Du côté des dépenses, quelques mesures ont déjà été prises, principalement dans le domaine du personnel et des mandats externes, comme le parlement l’a demandé. Pour 2016, les charges de personnel vont toutefois augmenter légèrement de 0,7% (de 5,557 milliards à 5,598 milliards) parce que certaines prestations naguère effectuées par des externes ont été confiées à des collaborateurs de l’administration.

Le coût de la défense nationale augmentera de 0,7%. Toutefois, le Conseil fédéral n’a pas répercuté sur le budget 2016 la demande du parlement de porter à 5 milliards le volume annuel mis à la disposition de l’armée. «Comme il s’agit d’une demande répétée du parlement, il est discutable que le Conseil fédéral s’en écarte», réagit le conseiller national Olivier Feller (PLR/VD).

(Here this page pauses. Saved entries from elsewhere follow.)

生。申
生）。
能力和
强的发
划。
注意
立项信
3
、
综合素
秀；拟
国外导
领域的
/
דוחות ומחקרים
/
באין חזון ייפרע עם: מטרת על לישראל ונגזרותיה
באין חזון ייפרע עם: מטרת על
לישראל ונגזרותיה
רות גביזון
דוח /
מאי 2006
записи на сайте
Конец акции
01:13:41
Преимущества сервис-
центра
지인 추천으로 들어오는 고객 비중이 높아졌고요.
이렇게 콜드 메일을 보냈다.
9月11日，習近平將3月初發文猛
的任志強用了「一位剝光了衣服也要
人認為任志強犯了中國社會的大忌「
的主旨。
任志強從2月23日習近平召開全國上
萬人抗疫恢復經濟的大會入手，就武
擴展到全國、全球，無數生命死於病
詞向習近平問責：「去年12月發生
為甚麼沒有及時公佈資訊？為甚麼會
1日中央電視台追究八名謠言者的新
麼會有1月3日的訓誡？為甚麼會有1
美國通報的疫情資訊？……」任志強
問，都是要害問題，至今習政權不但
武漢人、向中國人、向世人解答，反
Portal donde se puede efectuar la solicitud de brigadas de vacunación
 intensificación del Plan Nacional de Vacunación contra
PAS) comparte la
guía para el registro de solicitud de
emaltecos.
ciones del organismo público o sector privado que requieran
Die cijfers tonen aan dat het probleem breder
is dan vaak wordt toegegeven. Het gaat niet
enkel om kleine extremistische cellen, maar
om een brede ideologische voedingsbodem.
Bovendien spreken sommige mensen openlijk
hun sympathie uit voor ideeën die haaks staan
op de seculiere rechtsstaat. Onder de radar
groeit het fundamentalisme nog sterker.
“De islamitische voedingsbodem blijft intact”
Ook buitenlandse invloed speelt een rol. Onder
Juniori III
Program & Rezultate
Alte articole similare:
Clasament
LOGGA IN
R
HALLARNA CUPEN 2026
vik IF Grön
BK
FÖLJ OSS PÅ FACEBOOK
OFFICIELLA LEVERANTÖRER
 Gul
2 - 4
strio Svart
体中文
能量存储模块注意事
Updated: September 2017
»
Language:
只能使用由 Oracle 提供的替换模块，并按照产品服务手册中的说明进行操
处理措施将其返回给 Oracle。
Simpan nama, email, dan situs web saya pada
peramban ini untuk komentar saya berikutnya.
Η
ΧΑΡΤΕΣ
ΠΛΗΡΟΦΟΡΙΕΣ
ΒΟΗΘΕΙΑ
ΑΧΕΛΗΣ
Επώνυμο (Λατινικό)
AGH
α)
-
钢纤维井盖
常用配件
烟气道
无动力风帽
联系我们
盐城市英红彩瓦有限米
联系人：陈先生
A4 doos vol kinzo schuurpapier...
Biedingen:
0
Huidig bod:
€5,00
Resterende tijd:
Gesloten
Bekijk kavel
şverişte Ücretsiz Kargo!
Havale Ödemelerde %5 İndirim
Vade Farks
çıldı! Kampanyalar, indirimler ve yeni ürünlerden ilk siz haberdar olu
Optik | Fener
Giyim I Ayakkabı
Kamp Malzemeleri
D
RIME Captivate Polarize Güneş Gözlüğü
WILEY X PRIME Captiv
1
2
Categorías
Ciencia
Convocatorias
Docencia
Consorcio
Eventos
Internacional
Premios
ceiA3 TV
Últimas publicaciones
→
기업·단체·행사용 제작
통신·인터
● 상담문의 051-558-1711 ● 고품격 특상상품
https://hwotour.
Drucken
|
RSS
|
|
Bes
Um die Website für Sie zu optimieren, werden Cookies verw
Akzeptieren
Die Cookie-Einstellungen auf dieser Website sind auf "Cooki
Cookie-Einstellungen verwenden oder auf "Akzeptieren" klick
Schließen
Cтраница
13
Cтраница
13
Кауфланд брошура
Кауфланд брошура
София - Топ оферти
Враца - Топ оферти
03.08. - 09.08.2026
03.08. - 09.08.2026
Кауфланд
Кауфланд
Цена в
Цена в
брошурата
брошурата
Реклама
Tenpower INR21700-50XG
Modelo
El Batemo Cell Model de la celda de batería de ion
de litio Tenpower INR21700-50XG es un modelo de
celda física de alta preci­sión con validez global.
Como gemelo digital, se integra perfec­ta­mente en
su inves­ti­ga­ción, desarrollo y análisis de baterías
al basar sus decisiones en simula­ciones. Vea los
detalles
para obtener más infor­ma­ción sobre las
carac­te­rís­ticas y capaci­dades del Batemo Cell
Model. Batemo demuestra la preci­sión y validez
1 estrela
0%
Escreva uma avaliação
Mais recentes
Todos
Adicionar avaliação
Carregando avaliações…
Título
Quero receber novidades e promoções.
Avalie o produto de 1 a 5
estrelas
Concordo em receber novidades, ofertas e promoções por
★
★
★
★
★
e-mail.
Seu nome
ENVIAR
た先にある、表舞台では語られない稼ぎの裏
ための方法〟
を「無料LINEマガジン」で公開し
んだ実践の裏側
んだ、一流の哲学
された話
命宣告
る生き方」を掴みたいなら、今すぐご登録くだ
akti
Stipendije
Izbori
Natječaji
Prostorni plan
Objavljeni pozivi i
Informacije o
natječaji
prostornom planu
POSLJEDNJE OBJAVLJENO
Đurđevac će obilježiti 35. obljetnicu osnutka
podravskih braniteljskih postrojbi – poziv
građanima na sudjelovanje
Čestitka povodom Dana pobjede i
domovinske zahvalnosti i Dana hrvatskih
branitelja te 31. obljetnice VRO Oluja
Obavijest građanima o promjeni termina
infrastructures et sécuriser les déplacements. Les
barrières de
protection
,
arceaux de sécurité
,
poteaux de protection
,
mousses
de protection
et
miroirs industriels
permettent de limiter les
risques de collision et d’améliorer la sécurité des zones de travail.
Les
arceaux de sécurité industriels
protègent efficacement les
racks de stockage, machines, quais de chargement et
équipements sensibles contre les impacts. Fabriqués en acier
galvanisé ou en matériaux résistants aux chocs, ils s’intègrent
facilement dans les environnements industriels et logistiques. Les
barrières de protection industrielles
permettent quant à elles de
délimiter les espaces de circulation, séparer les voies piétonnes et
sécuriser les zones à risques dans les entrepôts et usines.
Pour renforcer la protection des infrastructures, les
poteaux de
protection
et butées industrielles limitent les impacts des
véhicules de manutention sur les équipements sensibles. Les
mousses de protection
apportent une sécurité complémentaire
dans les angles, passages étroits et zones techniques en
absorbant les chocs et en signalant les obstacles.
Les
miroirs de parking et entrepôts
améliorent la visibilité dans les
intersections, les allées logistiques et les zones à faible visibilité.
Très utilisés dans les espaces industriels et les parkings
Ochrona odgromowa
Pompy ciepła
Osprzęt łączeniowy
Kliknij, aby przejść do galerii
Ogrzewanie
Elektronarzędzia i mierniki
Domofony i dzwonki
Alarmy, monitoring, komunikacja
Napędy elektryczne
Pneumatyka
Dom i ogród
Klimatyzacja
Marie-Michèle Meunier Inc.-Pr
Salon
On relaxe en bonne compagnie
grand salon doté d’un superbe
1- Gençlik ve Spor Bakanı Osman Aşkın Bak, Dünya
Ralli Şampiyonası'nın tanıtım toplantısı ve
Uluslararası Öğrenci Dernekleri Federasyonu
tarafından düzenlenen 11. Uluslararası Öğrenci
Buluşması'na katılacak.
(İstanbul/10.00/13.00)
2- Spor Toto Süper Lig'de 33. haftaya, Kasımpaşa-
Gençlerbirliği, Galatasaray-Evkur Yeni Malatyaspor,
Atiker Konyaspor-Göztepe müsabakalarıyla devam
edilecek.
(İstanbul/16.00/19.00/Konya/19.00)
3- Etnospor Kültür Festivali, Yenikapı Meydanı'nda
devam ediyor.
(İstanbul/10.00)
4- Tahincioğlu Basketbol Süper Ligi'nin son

L’enveloppe financière de nombreux postes stagnera en 2016. Parmi les rares qui seront dotés de moyens supplémentaires, il y a le domaine du trafic. C’est lié à la dotation du fonds d’infrastructure ferroviaire (FIF) accepté en votation populaire en février 2014.

Les prévisions pour les années suivantes prévoyant des déficits annuels de 700 à 800 millions, le Conseil fédéral a décidé de lancer un programme d’économies de 800 millions pour 2017, 900 millions pour 2018 et un milliard pour 2019. «Geler les dépenses ne suffit pas. Il faut des mesures budgétaires supplémentaires», acquiesce Olivier Feller. Comment atteindre cet objectif? «C’est au Conseil fédéral de faire des propositions. S’il ne le fait pas, on court le risque que le parlement opère des coupes linéaires», commente-t-il.

Eveline Widmer-Schlumpf juge l’exercice d’autant plus nécessaire que d’autres coûts probables devront être pris en compte, comme le retour intégral de la Suisse dans le programme européen de recherche Horizon 2020, une nouvelle prolongation du taux réduit de TVA pour l’hôtellerie ou encore la réforme de l’imposition des familles, qui, selon les modèles, peut coûter entre 1 et 2,4 milliards.

Le Conseil fédéral a donné mandat aux départements de faire des propositions d’ici à septembre. Les réductions de dépenses ne doivent pas porter exclusivement sur celles dont le montant est fixé année après année dans le cadre du budget. Les dépenses dites liées, qui sont définies par une loi, sont également concernées, précise Eveline Widmer-Schlumpf. Le Conseil fédéral mettra son plan d’économies, dont le contenu reste à déterminer, en consultation en novembre. «C’est bien que cela se fasse après les élections. Le climat sera plus calme», commente Olivier Feller.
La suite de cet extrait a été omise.